#### TASK BRIEF
Copy out all the lines of the data that hold the word "para".
╔══
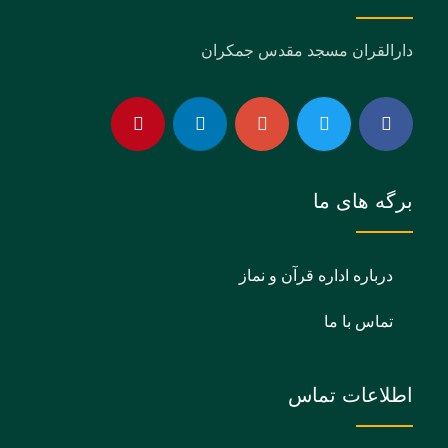
دارالقران مسجد مقدس جمکران
برگه های ما
درباره اداره قرآن و نماز
تماس با ما
اطلاعات تماس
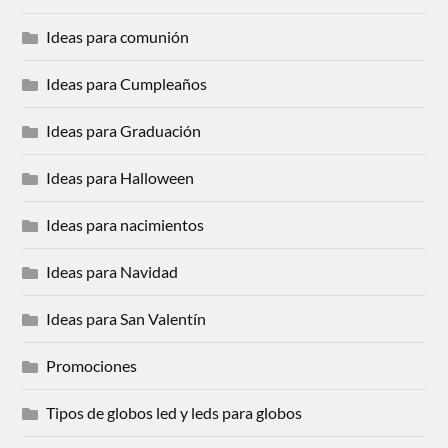
Ideas para comunión
Ideas para Cumpleaños
Ideas para Graduación
Ideas para Halloween
Ideas para nacimientos
Ideas para Navidad
Ideas para San Valentín
Promociones
Tipos de globos led y leds para globos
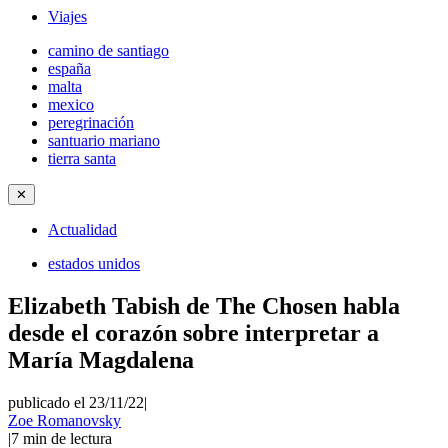
Viajes
camino de santiago
españa
malta
mexico
peregrinación
santuario mariano
tierra santa
✕
Actualidad
estados unidos
Elizabeth Tabish de The Chosen habla
desde el corazón sobre interpretar a
María Magdalena
publicado el 23/11/22
|
Zoe Romanovsky
|
7
min de lectura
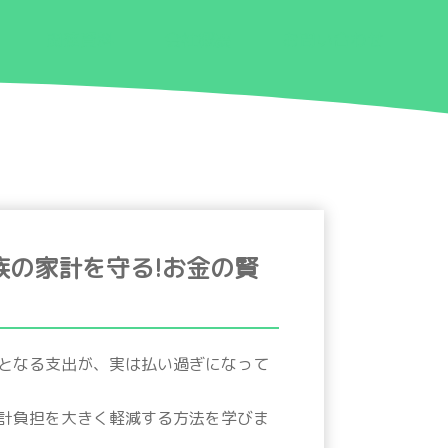
関連資料
会社概要
お問い合わせ
族の家計を守る!お金の賢
となる支出が、実は払い過ぎになって
計負担を大きく軽減する方法を学びま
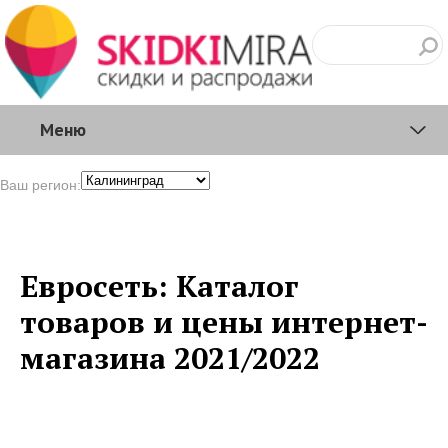
Меню
Ваш регион:
Евросеть: Каталог
товаров и цены интернет-
магазина 2021/2022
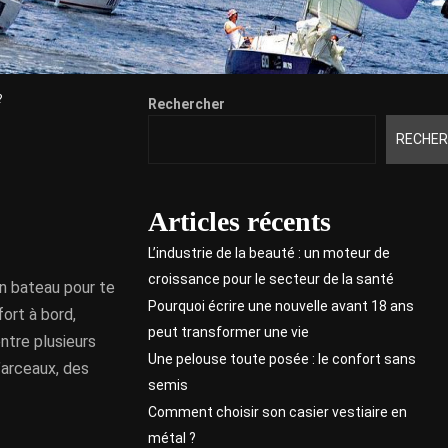
?
Rechercher
RECHER
Articles récents
L’industrie de la beauté : un moteur de
croissance pour le secteur de la santé
un bateau pour te
Pourquoi écrire une nouvelle avant 18 ans
fort à bord,
peut transformer une vie
ntre plusieurs
Une pelouse toute posée : le confort sans
’arceaux, des
semis
Comment choisir son casier vestiaire en
métal ?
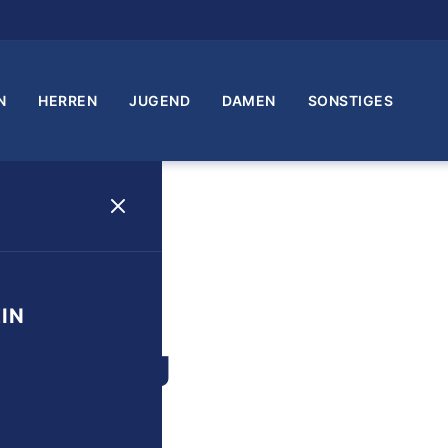
N
HERREN
JUGEND
DAMEN
SONSTIGES
IN
sempfang
1 Min. Lesezeit
srat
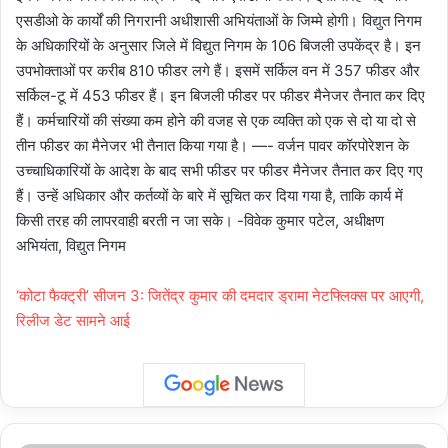
एसडीओ के कार्यों की निगरानी अधीशासी अभियंताओं के जिम्मे होगी। विद्युत निगम
के अधिकारियों के अनुसार जिले में विद्युत निगम के 106 बिजली उपकेंद्र है। इन
उपभोक्ताओं पर करीब 810 फीडर लगे हैं। इसमें सर्किल वन में 357 फीडर और
सर्किल-टू में 453 फीडर हैं। इन बिजली फीडर पर फीडर मैनेजर तैनात कर दिए
हैं। कर्मचारियों की संख्या कम होने की वजह से एक व्यक्ति को एक से दो या दो से
तीन फीडर का मैनेजर भी तैनात किया गया है। —- वर्जन पावर कॉरपोरेशन के
उच्चाधिकारियों के आदेश के बाद सभी फीडर पर फीडर मैनेजर तैनात कर दिए गए
हैं। उन्हें अधिकार और कर्तव्यों के बारे में सूचित कर दिया गया है, ताकि कार्य में
किसी तरह की लापरवाही बरती न जा सके। -विवेक कुमार पटेल, अधीक्षण
अभियंता, विद्युत निगम
‘कोटा फैक्ट्री’ सीजन 3: जितेंद्र कुमार की दमदार ड्रामा नेटफ्लिक्स पर आएगी,
रिलीज डेट सामने आई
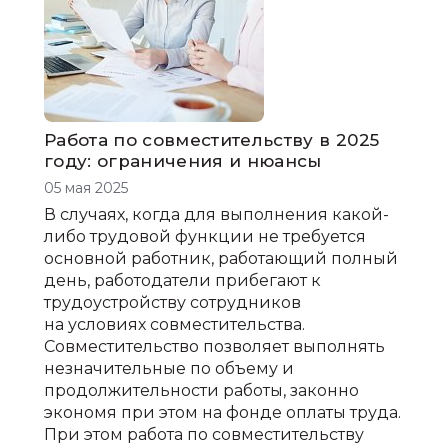
Работа по совместительству в 2025
году: ограничения и нюансы
05 мая 2025
В случаях, когда для выполнения какой-
либо трудовой функции не требуется
основной работник, работающий полный
день, работодатели прибегают к
трудоустройству сотрудников
на условиях совместительства.
Совместительство позволяет выполнять
незначительные по объему и
продолжительности работы, законно
экономя при этом на фонде оплаты труда.
При этом работа по совместительству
╚══
#### TASK RESPONSE
Ideas para comunión
Ideas para Cumpleaños
Ideas para Graduación
Ideas para Halloween
Ideas para nacimientos
Ideas para Navidad
Ideas para San Valentín
Tipos de globos led y leds para globos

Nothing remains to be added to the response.